Ultimo giorno a Siwa. Fra tutti i misteri di questa oasi uno dei più intriganti è legato alla Tomba di Alessandro Magno, la storia tramandata ci racconta che la salma del Faraone Macedone fu portata secondo le sue volontà ai Sacerdoti del Tempio dell’Oracolo di Amon a Siwa, i religiosi però si rifiutarono di accogliere il corpo del sovrano defunto nel Tempio e i soldati di Alessandro furono costretti a cercare un altro luogo per dargli sepoltura. Dove, non è mai stato specificato. Già durante i giorni di permanenza ad Alessandria ci siamo imbattuti  in diversi luoghi che venivano raccontati come presunte tombe di Alessandro ma in realtà mai nessuno ha trovato documenti o incisioni che certificassero la sepoltura del primo Faraone Macedone. Nel 1995, suscitando grande clamore, l’archeologa greca Liana Souvaltzis dichiarò al mondo la scoperta della tomba di Alessandro Magno nell’Oasi di Siwa, nei pressi del villaggio di Maraqi. Dopo anni di ricerche, grazie alla collaborazione del marito un egitologo egiziano esperto in scrittura geroglifica, decifrò delle iscrizioni che asserivano che il Sepolcro di Maraqi era la tomba di Alessandro il Grande, la notizia fu accolta dal mondo dell’archeologia in maniera discordante, chi la considerò una grande scoperta, chi una farsa, purtroppo le autorità egiziane, con la grezzaggine che gli è propria, risolsero bruscamente la diatriba che stava nascendo revocando il permesso di scavo all’archeologa greca e chiudendo il sito alle visite.
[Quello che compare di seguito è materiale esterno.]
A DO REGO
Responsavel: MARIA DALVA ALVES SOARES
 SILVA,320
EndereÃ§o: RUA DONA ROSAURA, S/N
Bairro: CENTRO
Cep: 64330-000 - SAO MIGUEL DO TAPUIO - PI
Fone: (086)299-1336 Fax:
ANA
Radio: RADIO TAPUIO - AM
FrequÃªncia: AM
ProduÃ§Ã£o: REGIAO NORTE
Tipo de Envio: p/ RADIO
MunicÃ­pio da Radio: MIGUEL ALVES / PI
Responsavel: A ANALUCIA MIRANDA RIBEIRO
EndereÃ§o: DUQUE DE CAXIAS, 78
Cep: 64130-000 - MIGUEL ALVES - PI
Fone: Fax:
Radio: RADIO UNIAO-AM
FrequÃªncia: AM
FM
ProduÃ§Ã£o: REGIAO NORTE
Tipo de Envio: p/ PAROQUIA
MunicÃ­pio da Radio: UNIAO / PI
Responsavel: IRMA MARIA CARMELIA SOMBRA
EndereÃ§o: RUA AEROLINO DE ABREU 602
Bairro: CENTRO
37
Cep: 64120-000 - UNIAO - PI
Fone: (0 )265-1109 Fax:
Oltre le notizie estrapolate da internet, quello che ho trovato è una vecchia cartina dove è indicata la tomba e qualche racconto, c’è anche chi ha partecipato allo scavo e in diversi affermano di conoscere la sepoltura, ma nessuno è disposto a parlarne più di tanto e tantomeno ad accompagnarci, soprattutto perché non vogliono problemi con le autorità, ma anche perché c’è la consapevolezza che il mistero che circonda la tomba alimenta la curiosità intorno all’oasi.
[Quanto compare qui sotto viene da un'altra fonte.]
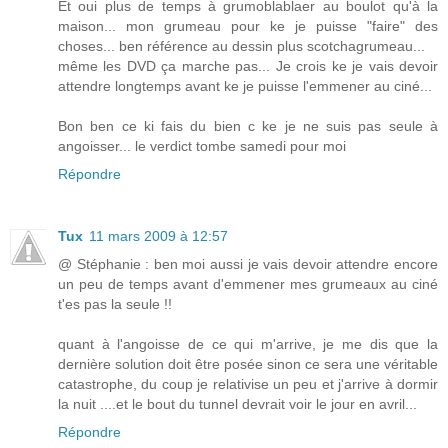
Et oui plus de temps à grumoblablaer au boulot qu'à la
maison... mon grumeau pour ke je puisse "faire" des
choses... ben référence au dessin plus scotchagrumeau...
même les DVD ça marche pas... Je crois ke je vais devoir
attendre longtemps avant ke je puisse l'emmener au ciné...
Bon ben ce ki fais du bien c ke je ne suis pas seule à
angoisser... le verdict tombe samedi pour moi
Répondre
Tux
11 mars 2009 à 12:57
@ Stéphanie : ben moi aussi je vais devoir attendre encore
un peu de temps avant d'emmener mes grumeaux au ciné
t'es pas la seule !!
quant à l'angoisse de ce qui m'arrive, je me dis que la
dernière solution doit être posée sinon ce sera une véritable
catastrophe, du coup je relativise un peu et j'arrive à dormir
la nuit ....et le bout du tunnel devrait voir le jour en avril...
Répondre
Decido comunque di andare alla ricerca della misteriosa sepoltura che dalle indicazioni raccolte dovrebbe essere ad una quindicina di chilometri da qui, poco oltre la sponda sud occidentale del Birket Siwa.
A Siwa continuano la cementificazione, stamani è arrivato un altro autotreno carico di cemento e sbarre di tondino di ferro per le armature, ormai il morbo del calcestruzzo sembra inarrestabile… Salgo sulla collina dietro Shali per avere una visione d’insieme del territorio da qui a Maraqi e vedo che oggi si costruisce anche sul lato opposto, c’è un nuovo cantiere dove si sta facendo la gettata del solaio al primo piano, c’è una squadra di una quindicina di uomini che lavora di gran lena, gru e betoniera a scoppio e l’ambitissimo carrellone basculante con le ruote piene che se lo passano da un cantiere all’altro. Gli africani per quel poco che ho capito in quest’anno e mezzo di permanenza nel continente, magari non brillano di iniziativa, ma sono dei gran lavoratori, secondo me come attitudini assomigliano tanto ai nord italiani, tipo i bergamaschi e i veneti, insomma a quelli razzisti della lega. La sabbia non è certo un problema in un cantiere dentro il Sahara, ma la breccia sì e per averne un pochina bisogna frantumare a colpi di mazza la preziosa roccia bianca che si cava dalle montagne dall’altro lato del lago, per guardare meglio il cantiere mi sposto su una cote spianata e ci trovo la testa di un gatto mutilata e dello sterco secco, un’altra traccia evidente di magia nera che evidentemente qui ha ancora seguaci, oltre al tetro cimelio esoterico da questa posizione si ha comunque una bella visione dell’oasi, con il palmeto delimitato dal deserto e dal lago.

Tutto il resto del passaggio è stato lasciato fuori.